Employment laws generate a lot of comment. Hardly a day goes by without the media reporting scare stories about the employment rights of UK employees, which are depicted as being anti-competitive, unduly restrictive and in many cases overly generous.
We are exposing some of the most common employment law myths and explaining the reality behind them. We are not pretending that employment law is easy – it isn’t, but generally it should not be difficult to get the basics right.
This month we look at staff meetings held "in confidence".
Myth
Our staff cannot use a conversation we have with them in evidence against us provided it is held “off the record” or “without prejudice”.
Busted
Prefacing a conversation or correspondence with the words, “without prejudice” will not prevent that information being admissible in evidence (at a tribunal or court) unless it is made as a genuine attempt to settle a dispute. For there to be a genuine dispute, litigation must have started, been threatened or be likely to take place if the parties cannot reach an agreement.
Even if you have a genuine dispute with an employee, you won’t be able to rely on the without prejudice rule if the reason you are having the conversation, or the discussion itself, is improper or amounts to unlawful discrimination.
Let’s take an example. A business needs to cut costs and needs to make redundancies. Jane has recently announced that she is pregnant. She attends a meeting with her manager and is told “without prejudice” that she is going to be made redundant because her line manager considers her to be unreliable and they need someone who is going to be able to commit 100%. She is offered an enhanced package as an incentive to accept the offer. Jane will be able to refer to this conversation if she brings claims against her employer for sex/maternity discrimination, even though it was expressly said on a “without prejudice” basis and relates to a potential dispute.
Having a conversation “off the record” has no specific legal meaning or protections attached to it. If a conversation meets the without prejudice rules it can be excluded from evidence even if the parties do not explicitly state that it is made “without prejudice” or where some other expression is used, such as “off the record”.

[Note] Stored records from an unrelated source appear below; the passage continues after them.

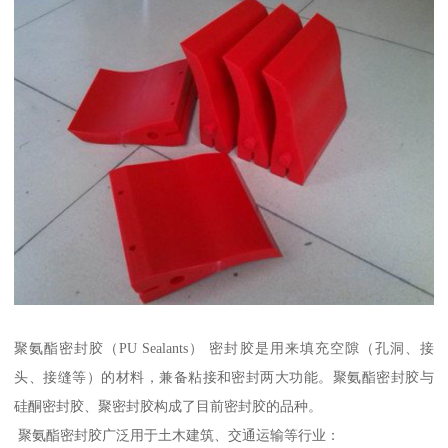
聚氨酯密封胶（PU Sealants） 密封胶是用来填充空隙（孔洞、接
头、接缝等）的材料，兼备粘接和密封两大功能。聚氨酯密封胶与
硅酮密封胶、聚密封胶构成了目前密封胶的品种。
聚氨酯密封胶广泛用于土木建筑、交通运输等行业：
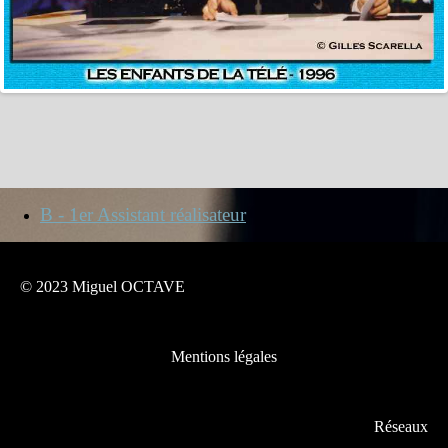
B - 1er Assistant réalisateur
© 2023 Miguel OCTAVE
Mentions légales
Réseaux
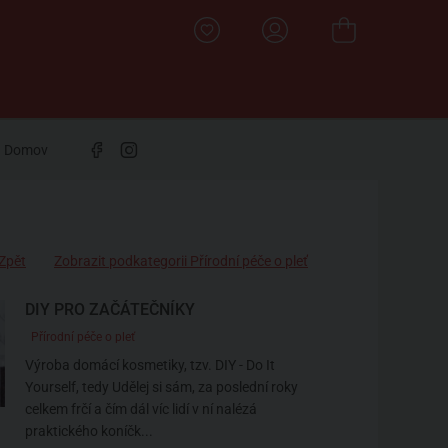
Domov
Zpět
Zobrazit podkategorii Přírodní péče o pleť
DIY PRO ZAČÁTEČNÍKY
Přírodní péče o pleť
Výroba domácí kosmetiky, tzv. DIY - Do It
Yourself, tedy Udělej si sám, za poslední roky
celkem frčí a čím dál víc lidí v ní nalézá
praktického koníčk...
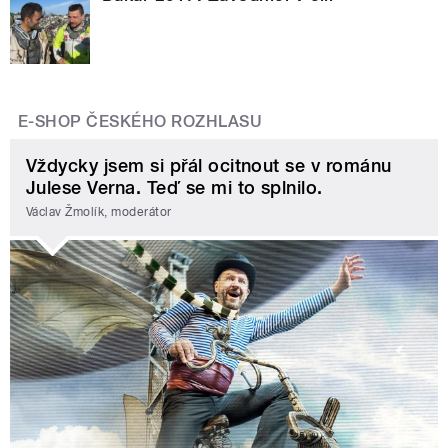
E-SHOP ČESKÉHO ROZHLASU
Vždycky jsem si přál ocitnout se v románu
Julese Verna. Teď se mi to splnilo.
Václav Žmolík, moderátor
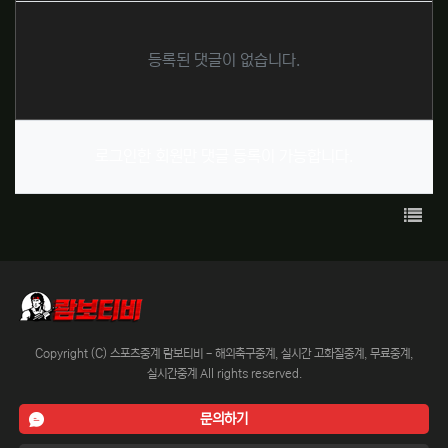
등록된 댓글이 없습니다.
로그인한 회원만 댓글 등록이 가능합니다.
목록
Copyright (C) 스포츠중계 람보티비 - 해외축구중계, 실시간 고화질중계, 무료중계,
실시간중계 All rights reserved.
문의하기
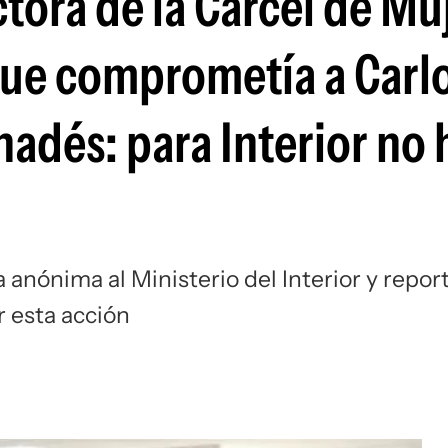
tora de la Cárcel de Mu
que comprometía a Carl
nadés: para Interior no 
anónima al Ministerio del Interior y repor
r esta acción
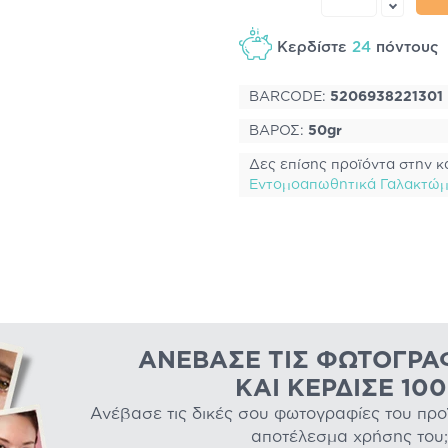
Κερδίστε
24
πόντου
BARCODE:
5206938221301
ΒΑΡΟΣ:
50gr
Δες επίσης προϊόντα στην κ
Εντομοαπωθητικά Γαλακτώμα
ΑΝΈΒΑΣΕ ΤΙΣ ΦΩΤΟΓΡΑ
ΚΑΙ ΚΈΡΔΙΣΕ 10
Ανέβασε τις δικές σου φωτογραφίες του προϊό
αποτέλεσμα χρήσης του;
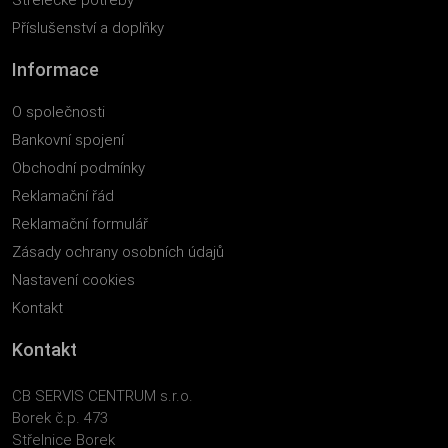
Příslušenství a doplňky
Informace
O společnosti
Bankovní spojení
Obchodní podmínky
Reklamační řád
Reklamační formulář
Zásady ochrany osobních údajů
Nastavení cookies
Kontakt
Kontakt
CB SERVIS CENTRUM s.r.o.
Borek č.p. 473
Střelnice Borek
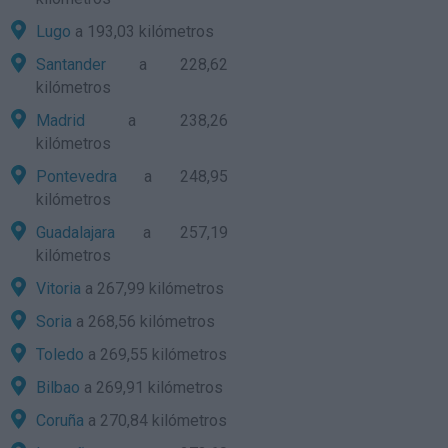
Lugo
a 193,03 kilómetros
Santander
a 228,62
kilómetros
Madrid
a 238,26
kilómetros
Pontevedra
a 248,95
kilómetros
Guadalajara
a 257,19
kilómetros
Vitoria
a 267,99 kilómetros
Soria
a 268,56 kilómetros
Toledo
a 269,55 kilómetros
Bilbao
a 269,91 kilómetros
Coruña
a 270,84 kilómetros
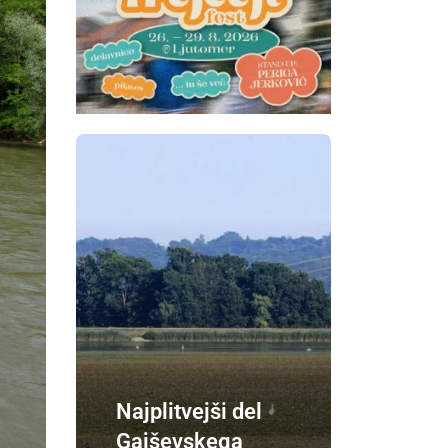
Najplitvejši del
Gajševskega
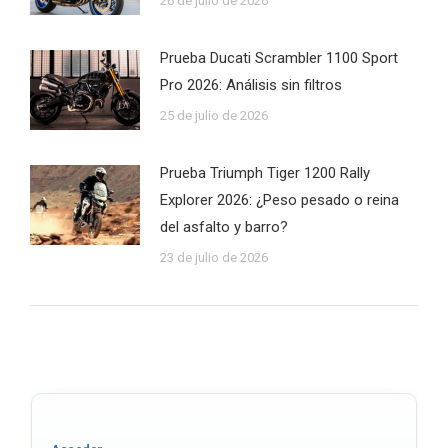
26 de julio de 2026
Prueba Ducati Scrambler 1100 Sport
Pro 2026: Análisis sin filtros
25 de julio de 2026
Prueba Triumph Tiger 1200 Rally
Explorer 2026: ¿Peso pesado o reina
del asfalto y barro?
23 de julio de 2026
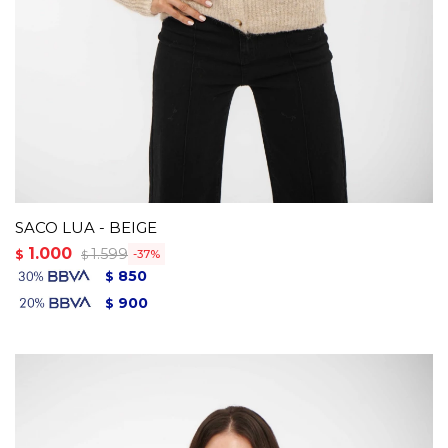
SACO LUA - BEIGE
1.000
1.599
$
37
$
850
$
900
$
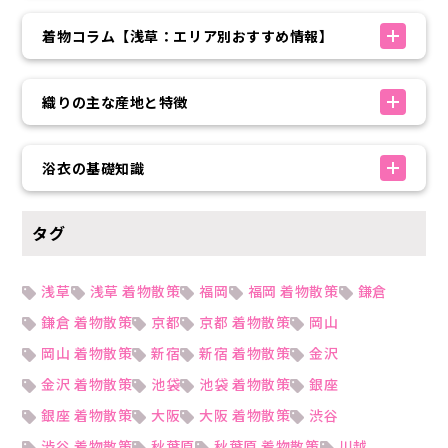
着物コラム【浅草：エリア別おすすめ情報】
織りの主な産地と特徴
浴衣の基礎知識
タグ
浅草
浅草 着物散策
福岡
福岡 着物散策
鎌倉
鎌倉 着物散策
京都
京都 着物散策
岡山
岡山 着物散策
新宿
新宿 着物散策
金沢
金沢 着物散策
池袋
池袋 着物散策
銀座
銀座 着物散策
大阪
大阪 着物散策
渋谷
渋谷 着物散策
秋葉原
秋葉原 着物散策
川越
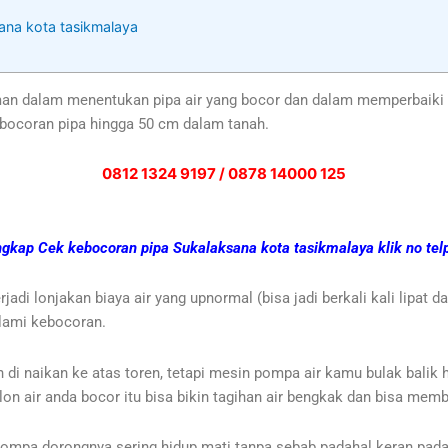
sana kota tasikmalaya
man dalam menentukan pipa air yang bocor dan dalam memperbaiki
kebocoran pipa hingga 50 cm dalam tanah.
0812 1324 9197 / 0878 14000 125
engkap Cek kebocoran pipa Sukalaksana kota tasikmalaya klik no telp
i lonjakan biaya air yang upnormal (bisa jadi berkali kali lipat 
alami kebocoran.
i naikan ke atas toren, tetapi mesin pompa air kamu bulak balik h
lon air anda bocor itu bisa bikin tagihan air bengkak dan bisa membu
pompa dorongnya sering hidup mati tanpa sebab padahal keran pada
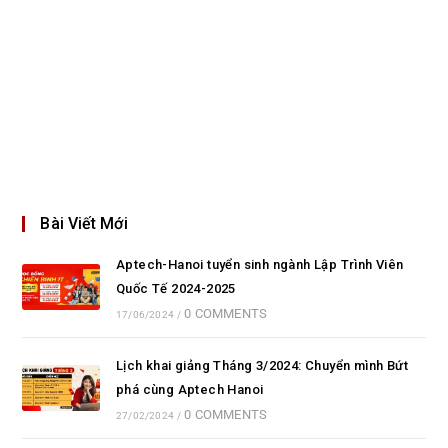
Bài Viết Mới
Aptech-Hanoi tuyển sinh ngành Lập Trình Viên
Quốc Tế 2024-2025
0 COMMENTS
17/06/2024
/
Lịch khai giảng Tháng 3/2024: Chuyển mình Bứt
phá cùng Aptech Hanoi
0 COMMENTS
27/02/2024
/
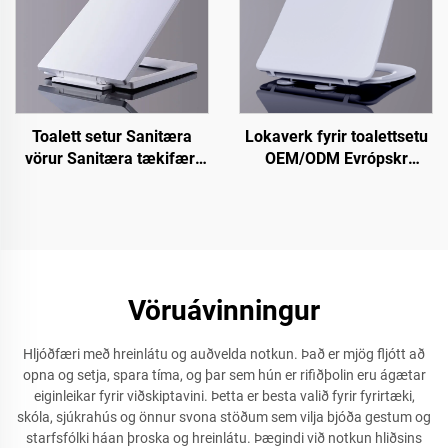
Toalett setur Sanitæra
Lokaverk fyrir toalettsetu
vörur Sanitæra tækifæri
OEM/ODM Evrópskr
Seti fyrir toalett Flat seti
stýrilokaverk flötutóma
fyrir toalett
dekkingu með hrattu losun
fyrir bæjarþjónustu
Vöruávinningur
Hljóðfæri með hreinlátu og auðvelda notkun. Það er mjög fljótt að
opna og setja, spara tíma, og þar sem hún er rifiðþolin eru ágætar
eiginleikar fyrir viðskiptavini. Þetta er besta valið fyrir fyrirtæki,
skóla, sjúkrahús og önnur svona stöðum sem vilja bjóða gestum og
starfsfólki háan þroska og hreinlátu. Þægindi við notkun hliðsins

There is one other way in which you might be able to have a conversation with a member of staff which you can keep confidential even if there is no current employment dispute or even where your employee is unaware that there is a problem. Recent changes in the law now allow an employer to have a confidential settlement discussion (also known as “protected conversation”) with an employee about terminating their employment. However, these conversations are subject to important limitations and can only be used to deal with misconduct or capability issues. The advantage is that if used correctly, this can “short-cut” the disciplinary process and achieve an exit on agreed terms.
Settlement discussions are not confidential if the employee has raised issues about discrimination, harassment or victimisation or where they could bring a claim for automatic unfair dismissal (because he/she has asserted a statutory right, ‘blown the whistle’ etc), or believes that you have breached the terms of their contract of employment.
If you wish to have a confidential settlement discussion we recommend you take a number of steps. If you fail to do this, or make a mistake, the conversation is likely to be admitted in evidence against you.
The first is to ask your employee to attend a meeting to discuss their behaviour or performance on a mutually convenient date. Give them advance warning of the meeting and explain that it is voluntary and will be a “settlement discussion”. It is sensible to briefly explain what this means i.e. that the discussion will be “without prejudice” or “off the record” and the content will be inadmissible in legal proceedings. Explain that you hope that this will enable you and the employee to have a frank discussion about the issue/s. It is helpful (but not essential at this stage) to put this in writing.
If you pressurise the employee into accepting your offer, the conversation will lose its protected status and can be referred to in any subsequent proceedings the employee may bring against you. You must be careful about the language you use and the impression it may give to the employee. For example, you should not threaten the employee (“take the offer or you’ll be dismissed anyway”), or appear aggressive.
If you are likely to reach agreement, you will need to prepare a settlement agreement and give the employee at least 10 days to consider it. You will need to allow the employee to take independent legal advice (and normally an employer will pay a reasonable sum for this if agreement can be reached).
If agreement cannot be reached, you will need to continue or start your formal internal processes to deal with the issue. You may find that these will be more difficult and protracted because the employee may believe that the outcome has already been determined and for this reason, settlement discussions are not always an easy option.